By Kenny Walter | January 10, 2017

Researchers have begun to learn more about how viruses are transmitted by mosquitoes and other arthropods.

Scientists have tapped into a new resource in the ongoing fight against viruses transmitted by mosquitoes and other arthropods.

In a new study, researchers have uncovered for the first time that a plant hormone is the major host factor to mediate the attractions between insect vectors and infected plants.

This discovery may lead to a new strategy to control viral diseases by targeting either the viral effector protein or the host hormone required for attracting disease vectors to the infected host for virus transmission.

The study was led by a team of scientists from the University of California, Riverside and Tsinghua University in China, who uncovered molecular mechanisms that the cucumber mosaic virus uses to manipulate plants to make them release odors that attract aphids, which transmit the virus.

“Recent studies have shown that pathogen-induced vector attraction can be odor-dependent, suggesting, presumably, the presence of a specific mechanism by which pathogens manipulate the host’s ability to emit odors that could attract disease vector,” the researchers write in the study.

Diseases like the cucumber mosaic virus are often caused by pathogens that are transmitted by disease carrying arthropods. 

The emergence and success of these pathogens are shaped by molecular interactions between both the host and the arthropods.

Plants utilize RNA interference (RNAi) to protect themselves against diseases like the cucumber mosaic virus.

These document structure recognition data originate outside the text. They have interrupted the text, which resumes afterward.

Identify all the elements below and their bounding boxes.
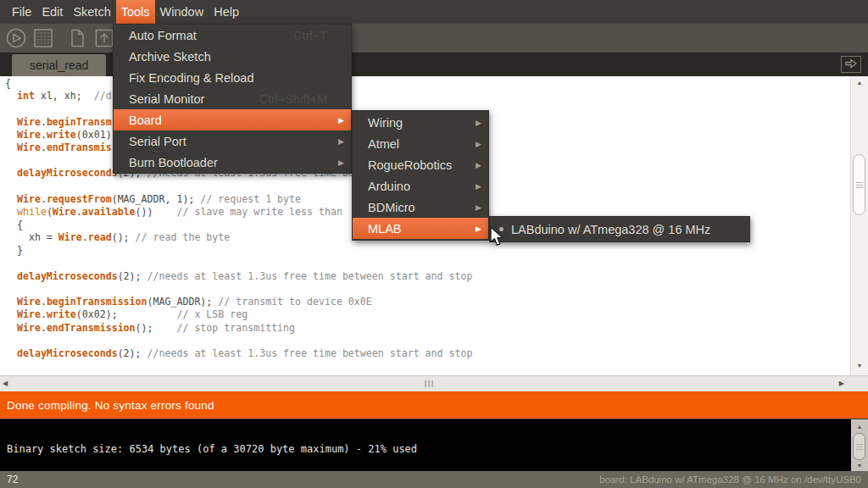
submenu-arrow-icon: ▶ — [476, 161, 481, 169]
board-submenu-item-atmel[interactable]: Atmel ▶ — [353, 133, 488, 154]
console-scroll-up-icon[interactable]: ▲ — [851, 424, 868, 430]
code-line — [5, 283, 849, 296]
menubar-item-help[interactable]: Help — [209, 0, 244, 24]
submenu-arrow-icon: ▶ — [476, 140, 481, 148]
scrollbar-grip-icon — [856, 180, 863, 190]
console-scrollbar[interactable]: ▲ ▼ — [851, 419, 868, 471]
code-line: Wire.beginTransmission(MAG_ADDR); // tra… — [5, 296, 849, 308]
editor-scrollbar-thumb[interactable] — [853, 154, 865, 215]
tab-menu-button[interactable] — [841, 56, 861, 73]
menubar-item-sketch[interactable]: Sketch — [68, 0, 115, 24]
tools-menu-item-archive-sketch[interactable]: Archive Sketch ▶ — [114, 46, 351, 67]
code-line: Wire.write(0x02); // x LSB reg — [5, 308, 849, 321]
menubar-item-edit[interactable]: Edit — [36, 0, 68, 24]
tab-menu-arrow-icon — [844, 58, 858, 72]
line-number-indicator: 72 — [7, 474, 18, 485]
verify-button[interactable] — [5, 27, 27, 49]
submenu-arrow-icon: ▶ — [338, 158, 344, 167]
horizontal-scroll-strip[interactable]: ◀ ▶ — [0, 375, 868, 391]
arduino-ide-window: FileEditSketchToolsWindowHelp serial_rea… — [0, 0, 868, 488]
submenu-arrow-icon: ▶ — [476, 119, 481, 127]
editor-vertical-scrollbar[interactable]: ▲ ▼ — [850, 76, 868, 375]
mlab-submenu: LABduino w/ ATmega328 @ 16 MHz — [489, 216, 750, 242]
board-port-indicator: board: LABduino w/ ATmega328 @ 16 MHz on… — [599, 474, 861, 485]
tools-menu-item-burn-bootloader[interactable]: Burn Bootloader ▶ — [114, 152, 351, 173]
code-line — [5, 258, 849, 270]
scrollbar-grip-icon — [856, 442, 863, 452]
menubar: FileEditSketchToolsWindowHelp — [0, 0, 868, 24]
board-submenu-item-bdmicro[interactable]: BDMicro ▶ — [353, 197, 488, 218]
verify-icon — [5, 27, 27, 52]
new-sketch-button[interactable] — [66, 27, 88, 49]
tools-menu-item-serial-port[interactable]: Serial Port ▶ — [114, 130, 351, 152]
tools-menu-item-auto-format[interactable]: Auto Format Ctrl+T ▶ — [114, 25, 351, 46]
scroll-down-icon[interactable]: ▼ — [851, 363, 868, 369]
footer-statusbar: 72 board: LABduino w/ ATmega328 @ 16 MHz… — [0, 471, 868, 488]
console-text: Binary sketch size: 6534 bytes (of a 307… — [7, 443, 417, 455]
mouse-cursor — [489, 226, 505, 252]
board-submenu-item-mlab[interactable]: MLAB ▶ — [353, 218, 488, 239]
code-line: Wire.endTransmission(); // stop transmit… — [5, 322, 849, 335]
stop-button[interactable] — [32, 27, 54, 49]
tools-menu: Auto Format Ctrl+T ▶ Archive Sketch ▶ Fi… — [113, 24, 352, 174]
console-scroll-down-icon[interactable]: ▼ — [851, 463, 868, 469]
menu-shortcut-label: Ctrl+T — [293, 29, 344, 42]
mlab-submenu-item-labduino[interactable]: LABduino w/ ATmega328 @ 16 MHz — [490, 217, 749, 241]
submenu-arrow-icon: ▶ — [476, 225, 481, 233]
status-message-bar: Done compiling. No syntax errors found — [0, 391, 868, 419]
console-scrollbar-thumb[interactable] — [853, 433, 865, 460]
menu-shortcut-label: Ctrl+Shift+M — [259, 92, 344, 106]
stop-icon — [32, 27, 54, 52]
board-submenu-item-arduino[interactable]: Arduino ▶ — [353, 175, 488, 197]
menubar-item-window[interactable]: Window — [155, 0, 209, 24]
code-line: delayMicroseconds(2); //needs at least 1… — [5, 347, 849, 360]
submenu-arrow-icon: ▶ — [338, 137, 344, 146]
tab-serial-read[interactable]: serial_read — [12, 54, 106, 76]
compile-status-text: Done compiling. No syntax errors found — [7, 399, 214, 412]
code-line — [5, 335, 849, 347]
submenu-arrow-icon: ▶ — [338, 116, 344, 125]
code-line: } — [5, 244, 849, 257]
code-line: delayMicroseconds(2); //needs at least 1… — [5, 270, 849, 283]
tools-menu-item-board[interactable]: Board ▶ — [114, 109, 351, 130]
submenu-arrow-icon: ▶ — [476, 182, 481, 191]
scroll-up-icon[interactable]: ▲ — [851, 80, 868, 86]
tools-menu-item-fix-encoding-reload[interactable]: Fix Encoding & Reload ▶ — [114, 67, 351, 88]
tools-menu-item-serial-monitor[interactable]: Serial Monitor Ctrl+Shift+M ▶ — [114, 88, 351, 109]
board-submenu-item-wiring[interactable]: Wiring ▶ — [353, 112, 488, 133]
board-submenu-item-roguerobotics[interactable]: RogueRobotics ▶ — [353, 154, 488, 175]
new-sketch-icon — [66, 27, 88, 52]
console-output: Binary sketch size: 6534 bytes (of a 307… — [0, 419, 868, 471]
submenu-arrow-icon: ▶ — [476, 203, 481, 212]
scroll-right-icon[interactable]: ▶ — [839, 380, 844, 387]
menubar-item-tools[interactable]: Tools — [116, 0, 155, 24]
scroll-left-icon[interactable]: ◀ — [3, 380, 8, 387]
pane-splitter-handle[interactable] — [425, 380, 433, 387]
menubar-item-file[interactable]: File — [7, 0, 36, 24]
board-submenu: Wiring ▶ Atmel ▶ RogueRobotics ▶ Arduino… — [352, 110, 489, 241]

Shou-Wei Ding, Ph.D., a professor of plant pathology and microbiology at UC Riverside, previously discovered that the 2b protein in the cucumber mosaic virus blocks the plant from launching antiviral RNA interference.

Ding was able to build on the previous research by finding some pathogens that can manipulate plants and animals to cause them to release odors that are attractive to the mosquitoes and aphids that transmit the pathogen.

Until Ding’s study, the molecular mechanism underlying the host manipulation was unknown.

The science team found that the aphid-borne cucumber mosaic virus employs the 2b protein to suppress a specific hormone pathway in plants, making the aphid vectors more attracted to the diseased plant.

The cucumber mosaic virus, which is found worldwide, spreads rapidly and can cause irreversible damage to plants, including many used in landscaping and vegetable crops like tomatoes, peppers, lettuce and cucumbers.

However, the researchers said they can harness the virus to produce more disease resistant vegetables and larger crop yields for farmers.

This represents the first time a viral effector protein has been seen as attracting insect vectors to feed on plants through odor.

According to the study, the cucumber mosaic virus is one of the most successful plant pathogens as it can infect more than 1,200 different types of plant species.

The study was published in Cell Research.